Angesichts der dramatischen Situation am Flughafen Kabul mahnt der Flüchtlingsbeauftragte des Erzbistums Paderborn eine bestimmte Personengruppe nicht aus dem Blick zu verlieren: "Nicht nur Ortskräfte und andere gefährdete Menschen verdienen unsere Solidarität, sondern auch Familienangehörige von in Deutschland lebenden Schutzberechtigten aus Afghanistan", erklärt Josef Lüttig, zugleich Diözesan-Caritasdirektor im Erzbistum Paderborn. Diese Gruppe kämpfe nicht erst seit einigen Tagen um ihre Ausreise: Seit 2017 wurden dem gesetzlichen Anspruch auf Familiennachzug hohe Hürden entgegengesetzt. Angehörige von anerkannten Flüchtlingen aus Afghanistan mussten nach der Schließung der Botschaft in Kabul für einen Visumsantrag bei einer deutschen Vertretung in Indien oder Pakistan vorsprechen. "Dafür mussten sie lange Wartezeiten in Kauf nehmen und überhaupt finanziell dazu in der Lage sein", so Lüttig. Hatten sie vorgesprochen, war wiederum Ungewissheit angesagt.

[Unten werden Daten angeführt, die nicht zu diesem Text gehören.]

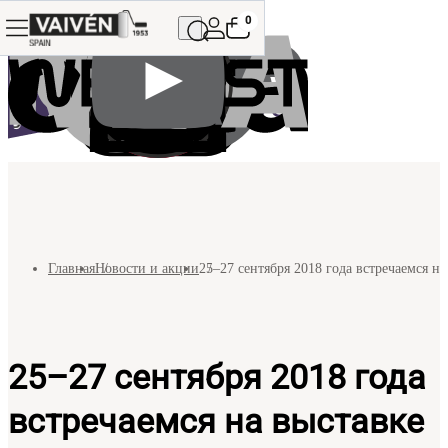
0
Главная
Новости и акции
25–27 сентября 2018 года встречаемся на
25–27 сентября 2018 года
встречаемся на выставке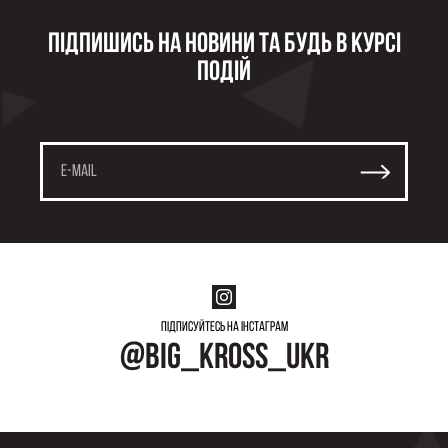
Підпишись на новини та будь в курсі
подій
Підписуйтесь на інстаграм
@big_kross_ukr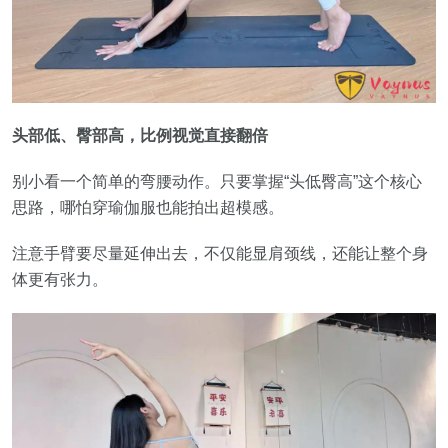
头部低、臀部高，比例视觉直接翻倍
别小看一个简单的弯腰动作。只要掌握“头低臀高”这个核心
思路，哪怕穿瑜伽服也能拍出超模感。
注意手臂要尽量延伸出去，不仅能显肩颈线，还能让整个身
体更有张力。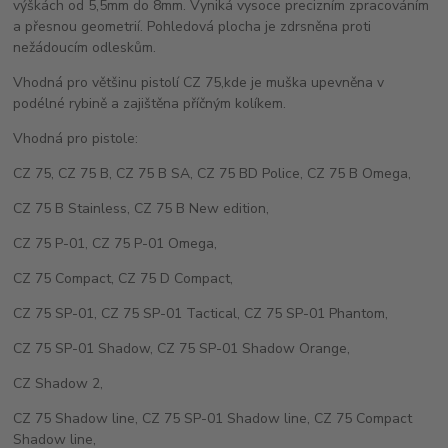
výškách od 5,5mm do 8mm. Vyniká vysoce precizním zpracováním
a přesnou geometrií. Pohledová plocha je zdrsněna proti
nežádoucím odleskům.
Vhodná pro většinu pistolí CZ 75,kde je muška upevněna v
podélné rybině a zajištěna příčným kolíkem.
Vhodná pro pistole:
CZ 75, CZ 75 B, CZ 75 B SA, CZ 75 BD Police, CZ 75 B Omega,
CZ 75 B Stainless, CZ 75 B New edition,
CZ 75 P-01, CZ 75 P-01 Omega,
CZ 75 Compact, CZ 75 D Compact,
CZ 75 SP-01, CZ 75 SP-01 Tactical, CZ 75 SP-01 Phantom,
CZ 75 SP-01 Shadow, CZ 75 SP-01 Shadow Orange,
CZ Shadow 2,
CZ 75 Shadow line, CZ 75 SP-01 Shadow line, CZ 75 Compact
Shadow line,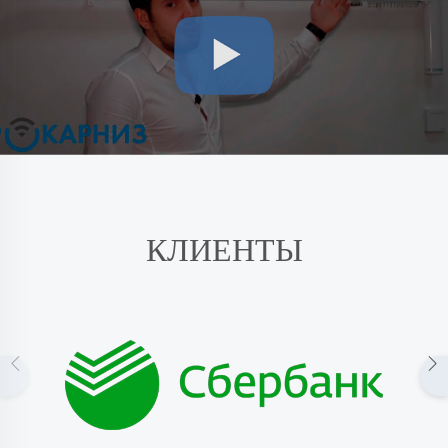
КЛИЕНТЫ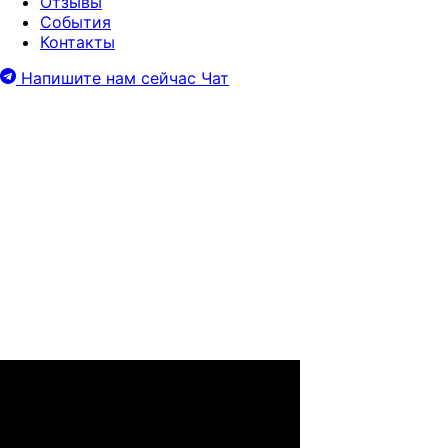
Отзывы
События
Контакты
Напишите нам сейчас
Чат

Unter den Taliban sei für die ausreisewilligen Angehörigen Schlimmes zu befürchten. "Es ist davon auszugehen, dass Vorsprachen bei den deutschen Botschaften in den benachbarten Ländern verboten sein werden. Dann haben viele Familien ein dauerhaftes Problem. Und dies wiederum wirkt sich nachteilig für den Integrationsprozess hier lebender Angehöriger aus", so der Flüchtlingsbeauftragte. Nach Auffassung von Josef Lüttig ist viel vom aktuellen Leid ein Produkt unnötiger Bürokratie der Behörden. Insbesondere für sogenannte Altfälle sei die Politik gefordert, humane und pragmatische Lösungen zulassen. "Um dauerhafte Trennungen von Familienangehörigen zu vermeiden, muss zumindest bei Altfällen die Einreise nach Deutschland ermöglicht werden, wo sie dann das Visumsverfahren durchlaufen können", so der Flüchtlingsbeauftragte.
Für viele Haupt- und Ehrenamtliche in der Flüchtlingshilfe sei gerade das ungelöste Problem des Familiennachzugs aus Afghanistan extrem belastend, viele hätten seit langem das Gefühl, gegen Windmühlen zu kämpfen. "Sie bemühen sich teilweise seit Jahren um eine Lösung für ihre Anvertrauten, arbeiten unermüdlich Behörden, Botschaften und Ministerien zu und müssen sich am Ende oft die Frage stellen, ob der Einsatz nicht vergeblich gewesen ist."